I found what seems to be a Fourier transform formula for the sum-of-divisors function. $$\sigma(x)=\sum_{d|x}d$$ The "trick" is that it requires a limit. I don't know if this matters or not but something doesn't seem quite right. Here it is. $$\sigma(x)=\frac{c(x^2+x)+\sum_{b=1}^xf(b)}{2c+1}$$ $$f(b)=\lim\limits_{m\to\infty}b\left(1-\frac{2}{\pi}\sum_{n=1}^m\frac{r}{n}\right)$$ $$r=\sin\left(2\pi n\frac{x}{b}\right)+\sin\left(2\pi n\left(1+\frac{1}{2m+2}\right)\right)-\sin\left(2\pi n\left(\frac{x}{b}+\frac{1}{2m+2}\right)\right)$$ $$c=\lim\limits_{m\to\infty}\left(\frac{1}{2m+2}-\frac{1}{2}+\frac{1}{\pi}\sum_{n=1}^m\frac{\sin\left(2\pi n\left(1+\frac{1}{2m+2}\right)\right)}{n}\right)\approx 0.089489$$ Please excuse that I didn't provide a proof.
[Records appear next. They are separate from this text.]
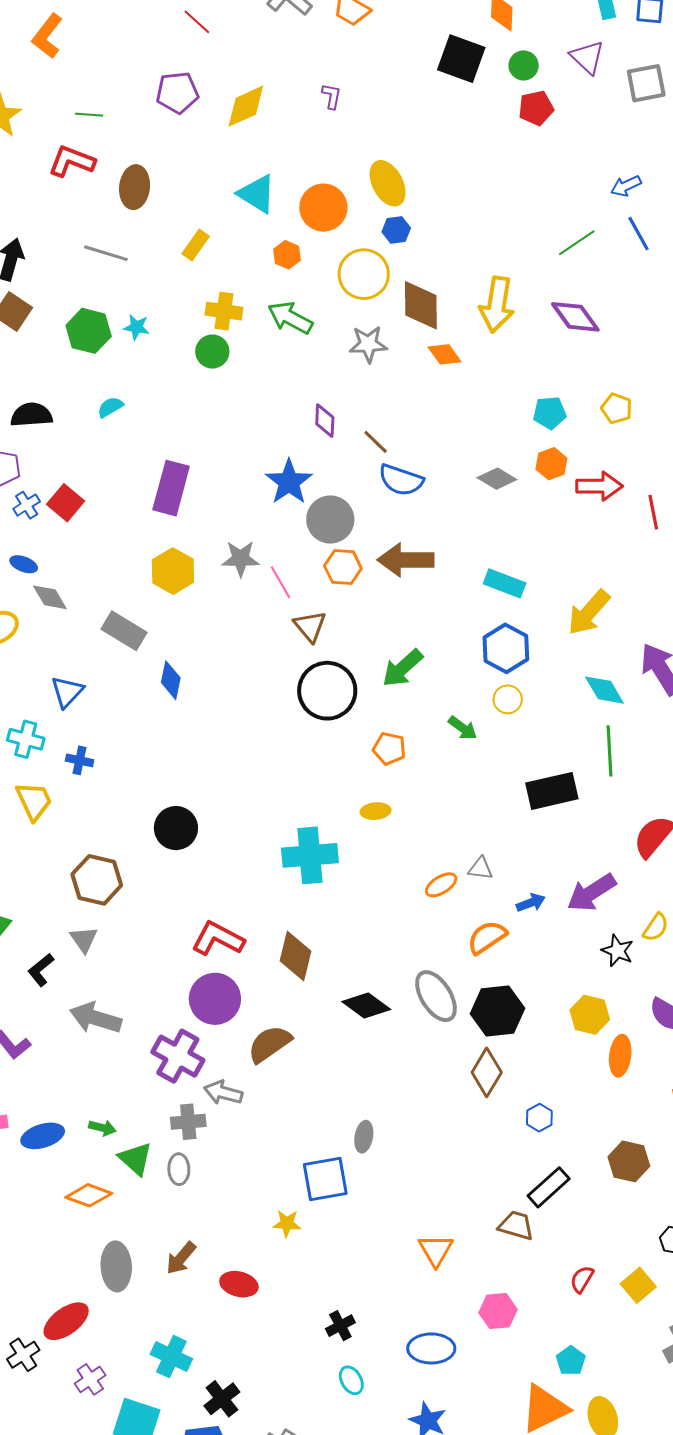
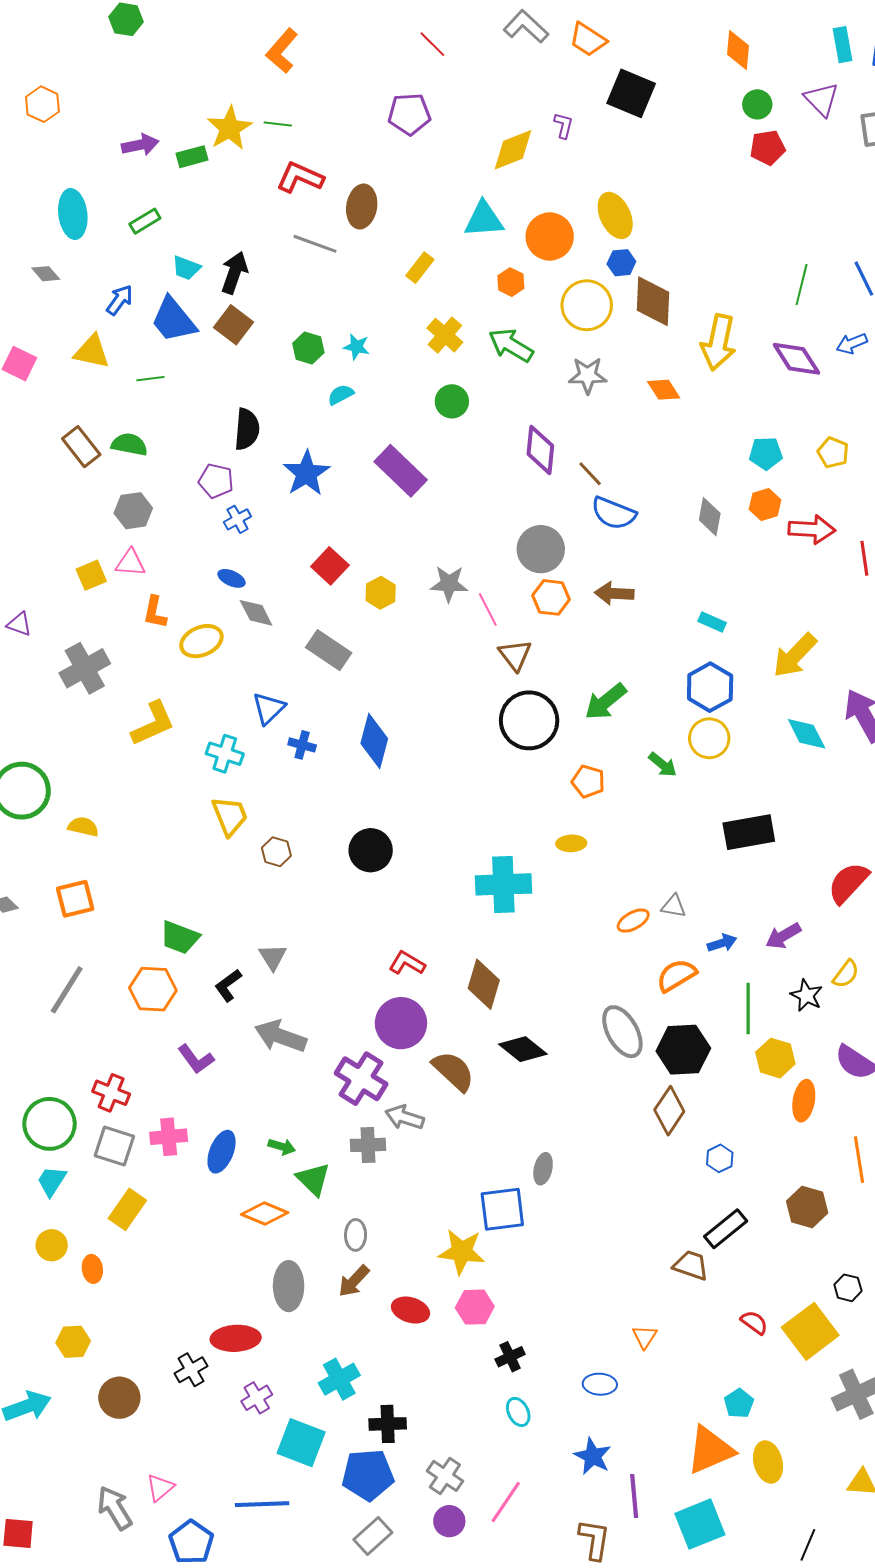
black square: (461, 59) -> (631, 93), moved
yellow diamond: (246, 106) -> (513, 150), moved
green line: (89, 115) -> (278, 124), moved
blue arrow: (626, 186) -> (852, 344), moved
cyan triangle: (257, 194) -> (484, 219), turned -39
green line: (577, 243) -> (802, 285), turned -45
gray line: (106, 253) -> (315, 244), moved
brown diamond: (421, 305) -> (653, 301), moved
yellow cross: (224, 311) -> (445, 335), turned 30
green hexagon: (89, 331) -> (308, 348), size x0.7
green circle: (212, 352) -> (452, 401), moved
cyan semicircle: (110, 407) -> (341, 395), moved
black semicircle: (31, 415) -> (247, 429), turned 96
purple diamond: (325, 421) -> (540, 450), size x1.4
gray diamond: (497, 479) -> (710, 517), turned 66
blue star: (289, 482) -> (306, 473), moved
purple rectangle: (171, 488) -> (401, 471), moved, turned -64
red square: (66, 503) -> (330, 566), moved
brown arrow: (406, 560) -> (614, 593), size x0.7
yellow hexagon: (173, 571) -> (381, 593), size x0.7
cyan rectangle: (505, 583) -> (712, 622), size x0.7
blue diamond: (171, 680) -> (374, 741), moved, size x1.4
yellow circle: (508, 699) -> (709, 738), size x1.4
green line: (610, 751) -> (748, 1009), moved
blue cross: (80, 760) -> (302, 745), moved
brown hexagon: (97, 880) -> (276, 852), moved, size x0.6
purple arrow: (591, 893) -> (783, 936), size x0.7
red L-shape: (218, 939) -> (407, 963), size x0.7
black diamond: (366, 1006) -> (523, 1049), moved
brown semicircle: (270, 1044) -> (453, 1071), turned 75
blue ellipse: (43, 1136) -> (222, 1152), turned -54
gray ellipse: (179, 1169) -> (356, 1235), moved
yellow star: (287, 1223) -> (462, 1252), size x1.6
orange triangle: (436, 1250) -> (645, 1337), moved, size x0.7
red semicircle: (582, 1279) -> (754, 1322), turned 92
yellow square: (638, 1285) -> (810, 1331), size x1.6
pink hexagon: (498, 1311) -> (475, 1307), moved
red ellipse: (66, 1321) -> (236, 1338), turned 30
blue ellipse: (431, 1348) -> (600, 1384), size x0.7
cyan cross: (171, 1357) -> (339, 1379), turned 33
black cross: (222, 1399) -> (388, 1424), turned 33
But from here could someone help by maybe giving some advice for simplifying or improving on this or perhaps provide another direction that I could take with this?
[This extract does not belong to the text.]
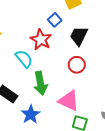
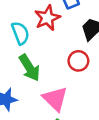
green arrow: (40, 83) -> (29, 68), turned -40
Edit: I was able to simplify this to $$\sigma(x)=\lim\limits_{m\to\infty}\frac{1}{2c+1}\left(\frac{x^2+x}{2m+2}+\frac{2}{\pi}\sum_{b=1}^x\sum_{n=1}^\infty\frac{bt}{n}\right)$$ where $$t=\sin\left(2\pi n\left(\frac{x}{b}+\frac{1}{2m+2}\right)\right)-\sin\left(2\pi n\frac{x}{b}\right)$$ After eliminating some of the $m$s by taking the limit this can be further simplified to $$\sigma(x)=\lim\limits_{m\to\infty}\frac{1}{k}\sum_{b=1}^x\sum_{n=1}^\infty\frac{bt}{n}$$ where $$k=\lim\limits_{m\to\infty}\sum_{n=1}^\infty\frac{\sin\left(2\pi n\left(1+\frac{1}{2m+2}\right)\right)}{n}\approx 1.8519367$$ Although this converges slower.
Computing the sum-of-divisors function $\sigma_1(n)$ is at least as hard as determining whether or not $n$ is prime, since $n$ is prime iff $\sigma_1(n) = n + 1$. Computing with any fancy formula you write down to do this therefore ends up doing at least as much work as running a primality test, and usually it will be a bad one (e.g. trial division).
Edit: Also, if $n = pq$ is a product of two distinct primes, then computing $\sigma_1(n) = pq + p + q + 1$ is exactly as hard as computing the totient $\varphi(n) = (p - 1)(q - 1) = pq - p - q + 1$. This is tantamount to solving the RSA problem, which is widely believed to be difficult (in the same way that factoring in general is widely believed to be difficult), and this belief is the foundation for the assumption that RSA is secure.